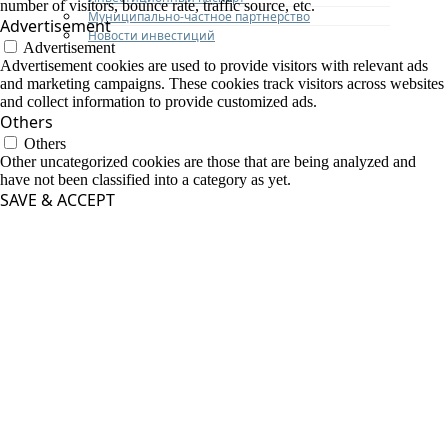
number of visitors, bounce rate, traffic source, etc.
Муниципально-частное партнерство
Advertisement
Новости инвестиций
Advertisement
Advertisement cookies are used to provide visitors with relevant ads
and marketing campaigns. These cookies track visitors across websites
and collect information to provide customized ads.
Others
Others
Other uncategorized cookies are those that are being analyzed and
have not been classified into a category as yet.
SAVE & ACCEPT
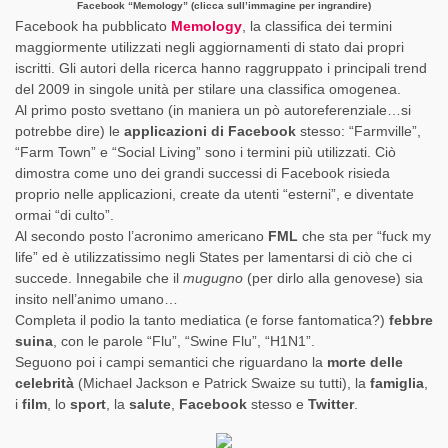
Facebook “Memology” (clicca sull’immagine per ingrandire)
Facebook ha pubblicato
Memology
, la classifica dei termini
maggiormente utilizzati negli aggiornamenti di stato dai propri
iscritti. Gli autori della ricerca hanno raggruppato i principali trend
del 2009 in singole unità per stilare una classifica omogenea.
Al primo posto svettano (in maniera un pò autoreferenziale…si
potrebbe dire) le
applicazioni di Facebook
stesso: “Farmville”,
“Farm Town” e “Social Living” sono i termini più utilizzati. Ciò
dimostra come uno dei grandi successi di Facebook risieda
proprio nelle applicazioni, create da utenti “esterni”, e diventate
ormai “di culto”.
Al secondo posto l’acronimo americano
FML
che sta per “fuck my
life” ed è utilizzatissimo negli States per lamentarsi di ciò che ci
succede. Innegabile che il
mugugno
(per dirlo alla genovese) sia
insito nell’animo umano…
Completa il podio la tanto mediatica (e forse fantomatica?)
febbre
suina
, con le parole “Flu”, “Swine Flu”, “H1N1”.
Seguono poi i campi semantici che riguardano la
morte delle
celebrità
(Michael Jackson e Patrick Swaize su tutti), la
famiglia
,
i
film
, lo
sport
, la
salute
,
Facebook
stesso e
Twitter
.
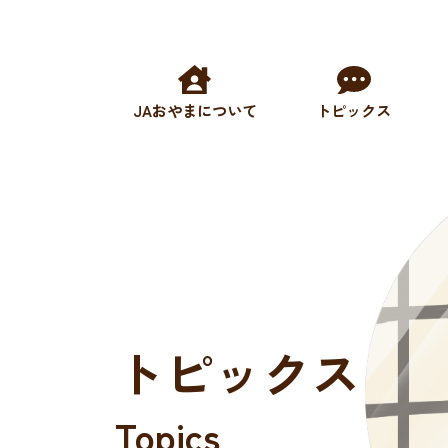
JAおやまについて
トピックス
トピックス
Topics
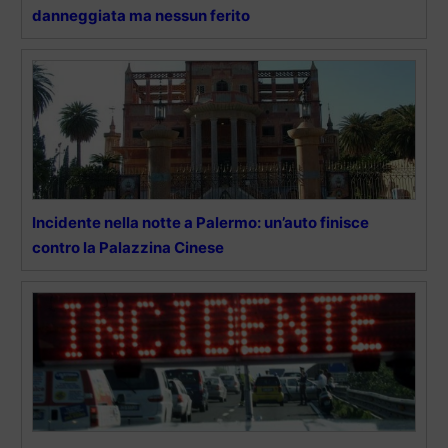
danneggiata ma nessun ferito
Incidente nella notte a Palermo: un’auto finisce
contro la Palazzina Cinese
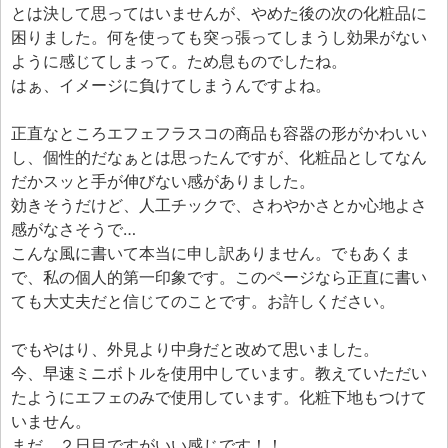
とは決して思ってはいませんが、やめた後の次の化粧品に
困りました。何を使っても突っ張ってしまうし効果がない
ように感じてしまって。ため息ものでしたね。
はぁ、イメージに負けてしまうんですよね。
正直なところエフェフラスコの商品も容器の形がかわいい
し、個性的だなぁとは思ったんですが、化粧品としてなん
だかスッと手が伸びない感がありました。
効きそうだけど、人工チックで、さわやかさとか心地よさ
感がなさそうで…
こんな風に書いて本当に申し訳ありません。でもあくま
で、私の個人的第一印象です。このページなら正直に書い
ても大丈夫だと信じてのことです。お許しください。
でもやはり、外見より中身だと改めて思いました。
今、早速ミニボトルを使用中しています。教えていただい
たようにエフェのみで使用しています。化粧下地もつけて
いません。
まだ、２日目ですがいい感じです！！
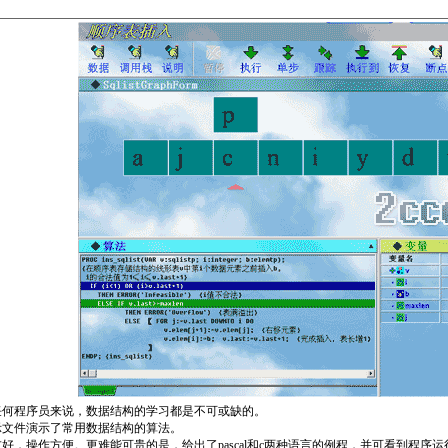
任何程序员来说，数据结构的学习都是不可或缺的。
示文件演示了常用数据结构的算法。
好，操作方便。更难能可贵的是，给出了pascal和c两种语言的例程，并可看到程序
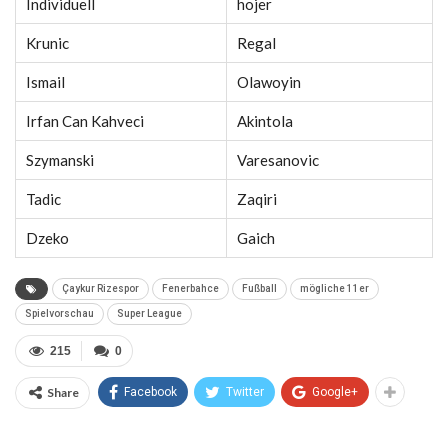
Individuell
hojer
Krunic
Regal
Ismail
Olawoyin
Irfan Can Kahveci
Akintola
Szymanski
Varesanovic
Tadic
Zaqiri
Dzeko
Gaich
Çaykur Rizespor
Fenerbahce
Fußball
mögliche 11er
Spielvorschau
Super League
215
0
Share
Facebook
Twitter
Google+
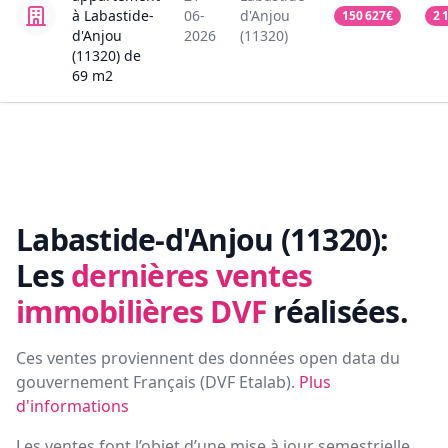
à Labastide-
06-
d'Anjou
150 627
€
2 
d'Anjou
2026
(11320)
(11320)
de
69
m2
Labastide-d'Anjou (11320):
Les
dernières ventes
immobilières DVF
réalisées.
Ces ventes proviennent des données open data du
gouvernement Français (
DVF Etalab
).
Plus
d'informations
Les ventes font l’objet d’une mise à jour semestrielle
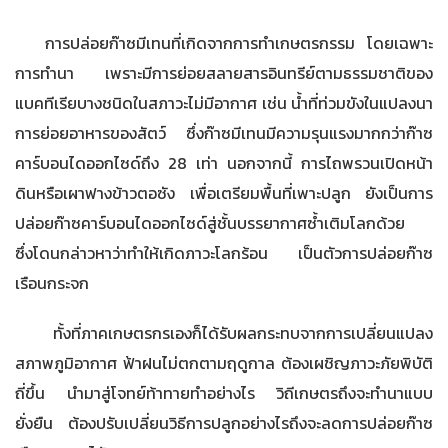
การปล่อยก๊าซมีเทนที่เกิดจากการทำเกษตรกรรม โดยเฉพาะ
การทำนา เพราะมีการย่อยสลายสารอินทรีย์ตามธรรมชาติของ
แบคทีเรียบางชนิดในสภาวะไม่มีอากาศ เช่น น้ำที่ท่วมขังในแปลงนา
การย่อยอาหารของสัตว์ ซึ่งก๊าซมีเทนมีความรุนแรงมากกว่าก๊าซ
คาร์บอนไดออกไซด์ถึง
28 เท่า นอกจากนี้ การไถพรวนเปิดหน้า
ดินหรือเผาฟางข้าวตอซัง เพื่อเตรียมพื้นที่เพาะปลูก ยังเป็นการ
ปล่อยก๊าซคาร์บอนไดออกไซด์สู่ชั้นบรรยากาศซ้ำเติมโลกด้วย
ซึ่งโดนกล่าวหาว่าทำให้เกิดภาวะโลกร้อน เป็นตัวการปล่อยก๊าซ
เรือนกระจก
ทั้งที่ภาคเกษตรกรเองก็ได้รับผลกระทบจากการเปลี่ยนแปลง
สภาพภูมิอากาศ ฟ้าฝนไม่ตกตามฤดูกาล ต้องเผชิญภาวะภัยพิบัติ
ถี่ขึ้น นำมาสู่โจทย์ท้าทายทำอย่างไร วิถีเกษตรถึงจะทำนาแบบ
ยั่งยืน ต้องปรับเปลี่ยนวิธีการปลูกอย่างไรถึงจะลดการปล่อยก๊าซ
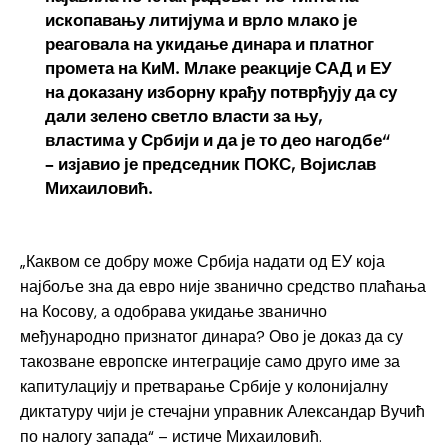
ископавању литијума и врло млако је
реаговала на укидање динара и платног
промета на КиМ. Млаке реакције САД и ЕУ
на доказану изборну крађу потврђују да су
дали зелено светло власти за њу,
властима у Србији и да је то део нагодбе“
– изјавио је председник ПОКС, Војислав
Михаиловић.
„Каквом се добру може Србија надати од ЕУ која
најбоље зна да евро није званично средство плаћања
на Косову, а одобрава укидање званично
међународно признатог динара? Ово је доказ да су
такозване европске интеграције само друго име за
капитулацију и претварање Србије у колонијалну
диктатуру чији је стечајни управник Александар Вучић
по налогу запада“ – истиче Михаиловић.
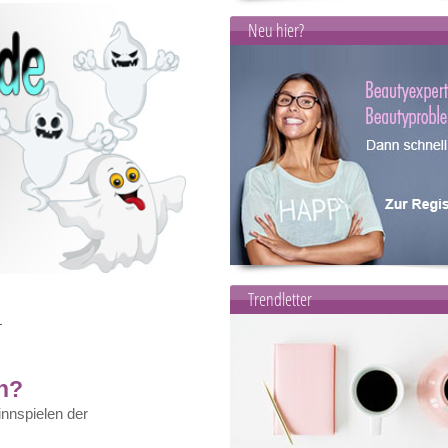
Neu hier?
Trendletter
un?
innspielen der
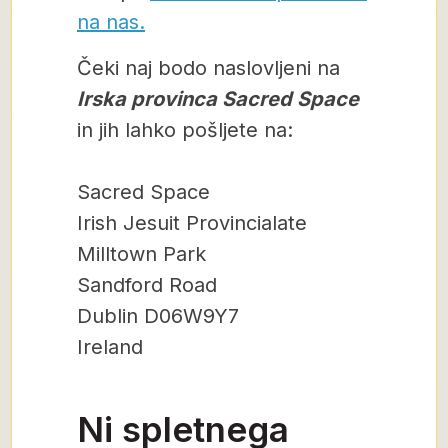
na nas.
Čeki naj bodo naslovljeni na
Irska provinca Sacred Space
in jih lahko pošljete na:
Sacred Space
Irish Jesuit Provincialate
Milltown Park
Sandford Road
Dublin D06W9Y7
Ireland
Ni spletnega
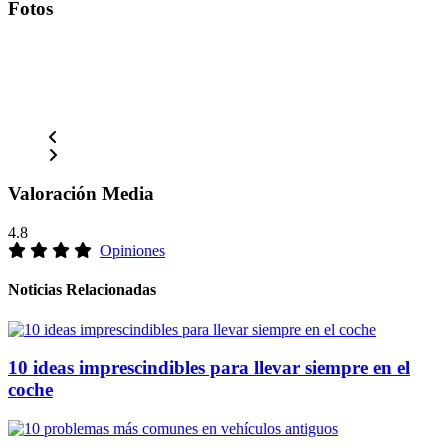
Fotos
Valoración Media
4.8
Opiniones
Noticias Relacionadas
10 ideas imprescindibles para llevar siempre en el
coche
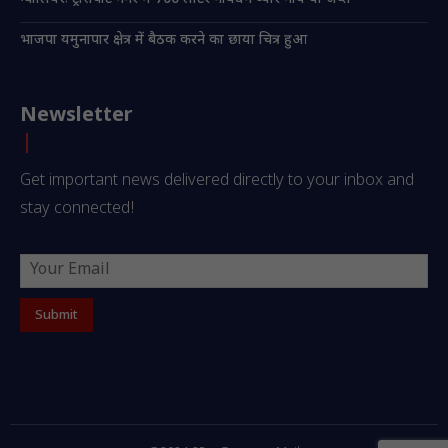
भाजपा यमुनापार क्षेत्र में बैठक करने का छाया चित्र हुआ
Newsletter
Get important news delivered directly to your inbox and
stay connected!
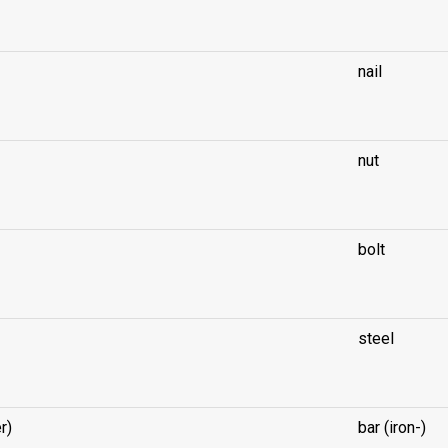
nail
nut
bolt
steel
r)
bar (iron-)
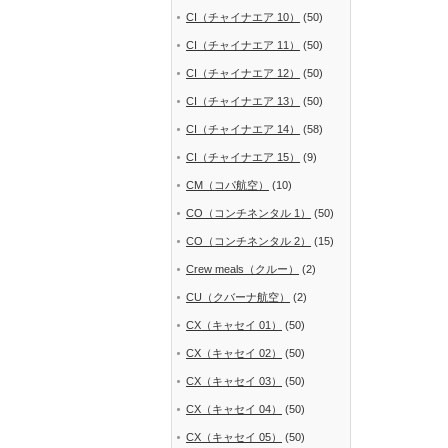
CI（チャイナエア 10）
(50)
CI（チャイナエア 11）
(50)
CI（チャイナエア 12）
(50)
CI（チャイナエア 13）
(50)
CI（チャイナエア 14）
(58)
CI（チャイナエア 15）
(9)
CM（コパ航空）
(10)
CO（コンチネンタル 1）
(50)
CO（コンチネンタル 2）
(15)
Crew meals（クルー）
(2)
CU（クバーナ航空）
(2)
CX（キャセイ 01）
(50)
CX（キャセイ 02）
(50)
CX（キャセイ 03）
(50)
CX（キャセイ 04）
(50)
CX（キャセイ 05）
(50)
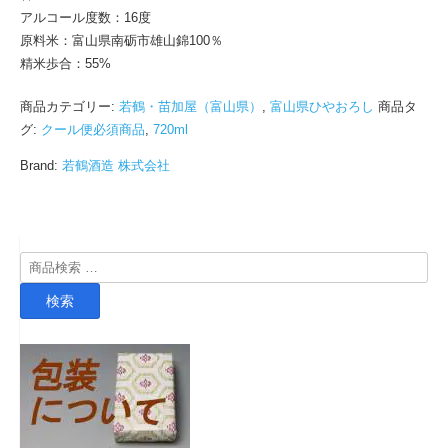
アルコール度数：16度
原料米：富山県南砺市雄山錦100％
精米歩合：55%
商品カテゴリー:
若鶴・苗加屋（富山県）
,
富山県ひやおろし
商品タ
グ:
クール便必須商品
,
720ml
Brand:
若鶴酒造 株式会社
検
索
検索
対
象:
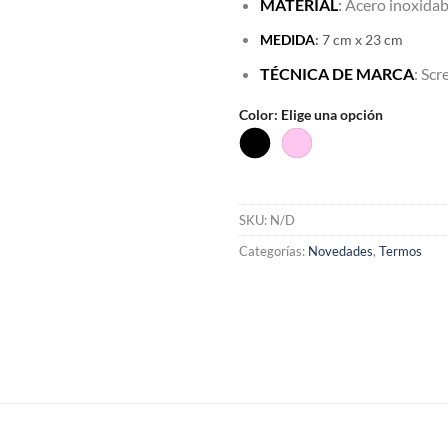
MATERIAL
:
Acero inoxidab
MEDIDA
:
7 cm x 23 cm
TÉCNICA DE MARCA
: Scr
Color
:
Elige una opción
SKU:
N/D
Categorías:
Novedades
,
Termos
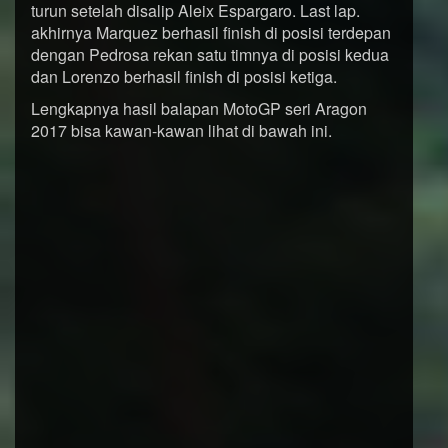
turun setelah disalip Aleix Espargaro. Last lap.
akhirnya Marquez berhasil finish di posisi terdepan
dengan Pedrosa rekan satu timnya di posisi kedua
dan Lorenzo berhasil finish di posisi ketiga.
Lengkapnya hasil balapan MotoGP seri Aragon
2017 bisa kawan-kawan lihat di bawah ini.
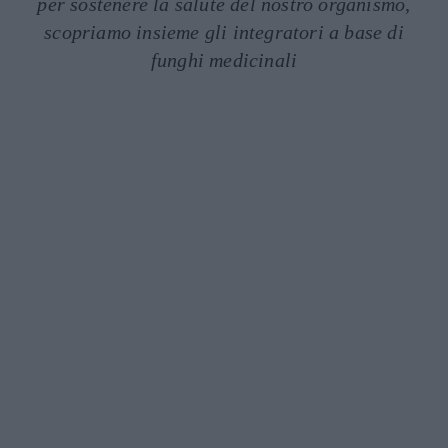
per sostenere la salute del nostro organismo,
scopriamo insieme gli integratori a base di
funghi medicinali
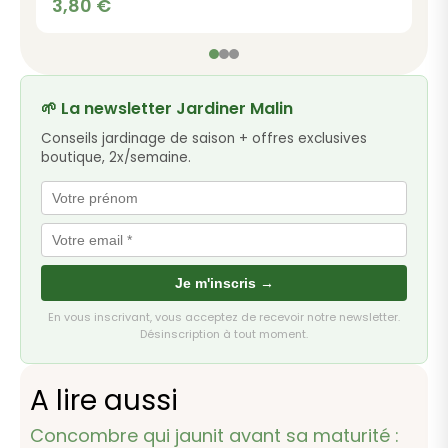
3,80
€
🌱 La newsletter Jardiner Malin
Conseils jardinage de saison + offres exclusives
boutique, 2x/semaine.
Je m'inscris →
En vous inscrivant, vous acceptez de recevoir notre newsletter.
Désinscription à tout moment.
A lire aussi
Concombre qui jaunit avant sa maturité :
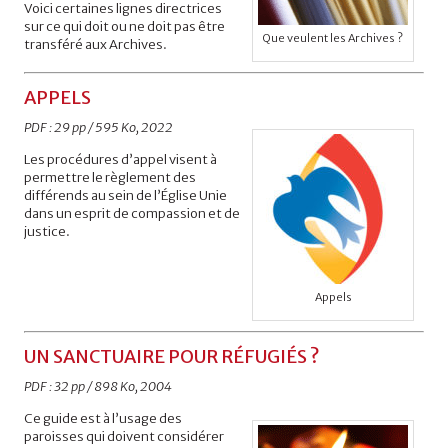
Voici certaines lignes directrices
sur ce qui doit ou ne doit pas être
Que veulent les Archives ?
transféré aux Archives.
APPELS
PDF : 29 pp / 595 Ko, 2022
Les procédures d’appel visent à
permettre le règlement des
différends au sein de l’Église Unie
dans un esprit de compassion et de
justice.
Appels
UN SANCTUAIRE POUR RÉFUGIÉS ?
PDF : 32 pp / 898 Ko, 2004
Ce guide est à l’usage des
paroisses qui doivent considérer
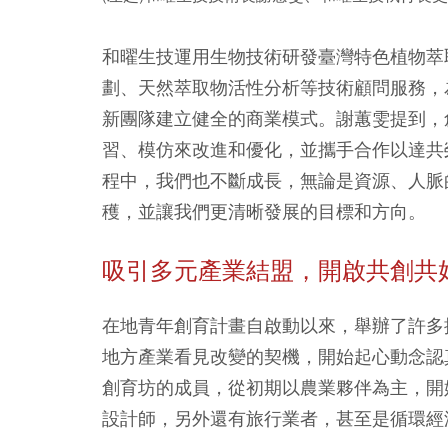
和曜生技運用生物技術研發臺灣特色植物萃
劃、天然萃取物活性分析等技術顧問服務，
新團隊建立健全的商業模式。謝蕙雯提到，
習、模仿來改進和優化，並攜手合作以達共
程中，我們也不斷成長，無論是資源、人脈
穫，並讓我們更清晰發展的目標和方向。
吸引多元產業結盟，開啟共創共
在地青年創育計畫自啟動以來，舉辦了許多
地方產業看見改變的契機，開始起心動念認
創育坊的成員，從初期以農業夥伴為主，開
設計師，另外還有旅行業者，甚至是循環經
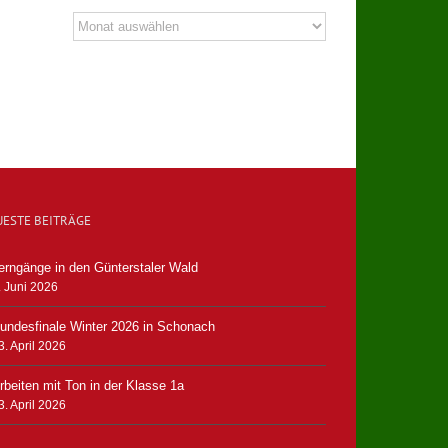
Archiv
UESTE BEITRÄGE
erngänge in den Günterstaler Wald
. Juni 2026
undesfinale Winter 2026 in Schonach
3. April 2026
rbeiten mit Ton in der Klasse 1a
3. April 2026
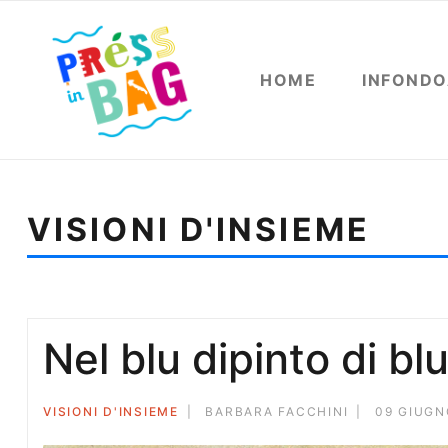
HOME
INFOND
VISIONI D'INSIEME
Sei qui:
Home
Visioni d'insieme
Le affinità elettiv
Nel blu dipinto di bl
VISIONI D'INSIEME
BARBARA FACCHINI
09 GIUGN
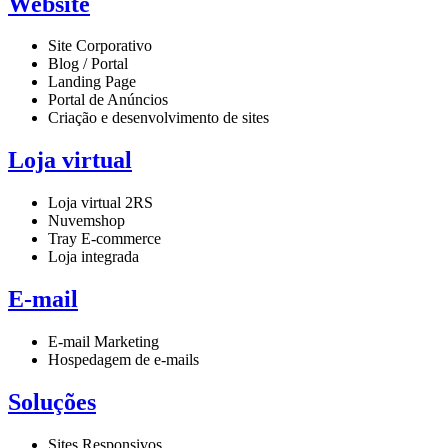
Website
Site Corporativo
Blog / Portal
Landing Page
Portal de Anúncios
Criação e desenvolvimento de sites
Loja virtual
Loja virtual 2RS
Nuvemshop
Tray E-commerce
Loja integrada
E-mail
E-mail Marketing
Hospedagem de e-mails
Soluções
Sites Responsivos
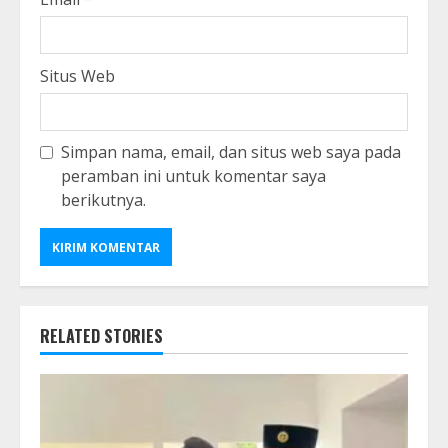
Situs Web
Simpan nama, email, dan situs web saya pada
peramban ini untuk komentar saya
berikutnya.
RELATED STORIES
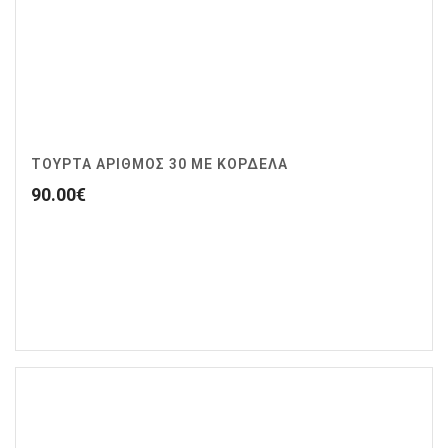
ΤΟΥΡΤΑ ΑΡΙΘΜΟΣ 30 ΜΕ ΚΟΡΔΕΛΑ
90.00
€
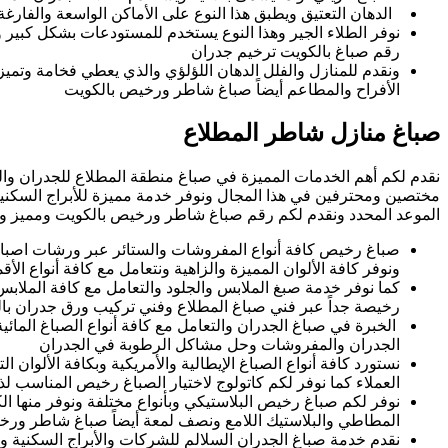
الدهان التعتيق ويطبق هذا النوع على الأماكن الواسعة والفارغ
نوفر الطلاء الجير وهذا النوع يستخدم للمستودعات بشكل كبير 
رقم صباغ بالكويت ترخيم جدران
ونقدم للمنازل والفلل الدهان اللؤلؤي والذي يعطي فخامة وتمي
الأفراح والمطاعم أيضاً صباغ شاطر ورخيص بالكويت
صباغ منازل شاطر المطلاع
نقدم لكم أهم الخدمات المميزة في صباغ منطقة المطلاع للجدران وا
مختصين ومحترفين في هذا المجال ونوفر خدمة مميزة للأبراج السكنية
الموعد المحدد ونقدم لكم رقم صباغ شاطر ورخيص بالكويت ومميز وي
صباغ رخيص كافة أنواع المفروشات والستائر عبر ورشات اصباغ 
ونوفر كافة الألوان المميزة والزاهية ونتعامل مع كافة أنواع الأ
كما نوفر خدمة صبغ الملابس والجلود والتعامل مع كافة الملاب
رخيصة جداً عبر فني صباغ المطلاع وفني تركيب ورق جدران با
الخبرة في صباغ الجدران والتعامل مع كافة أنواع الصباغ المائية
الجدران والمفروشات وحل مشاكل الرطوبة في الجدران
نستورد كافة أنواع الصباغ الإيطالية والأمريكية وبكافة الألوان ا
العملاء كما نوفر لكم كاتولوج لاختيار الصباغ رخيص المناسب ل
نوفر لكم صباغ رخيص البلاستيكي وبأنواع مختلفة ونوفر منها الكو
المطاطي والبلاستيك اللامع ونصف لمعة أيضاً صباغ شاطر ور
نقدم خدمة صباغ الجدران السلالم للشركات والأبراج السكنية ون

===

• Task description: The expected answer is an exact copy of the lines above, beginning at the line with "Voici certaines lignes directrices" and ending at the line with "Ce guide est à l’usage des", with both ends in.

• Task result:
Voici certaines lignes directrices
sur ce qui doit ou ne doit pas être
Que veulent les Archives ?
transféré aux Archives.
APPELS
PDF : 29 pp / 595 Ko, 2022
Les procédures d’appel visent à
permettre le règlement des
différends au sein de l’Église Unie
dans un esprit de compassion et de
justice.
Appels
UN SANCTUAIRE POUR RÉFUGIÉS ?
PDF : 32 pp / 898 Ko, 2004
Ce guide est à l’usage des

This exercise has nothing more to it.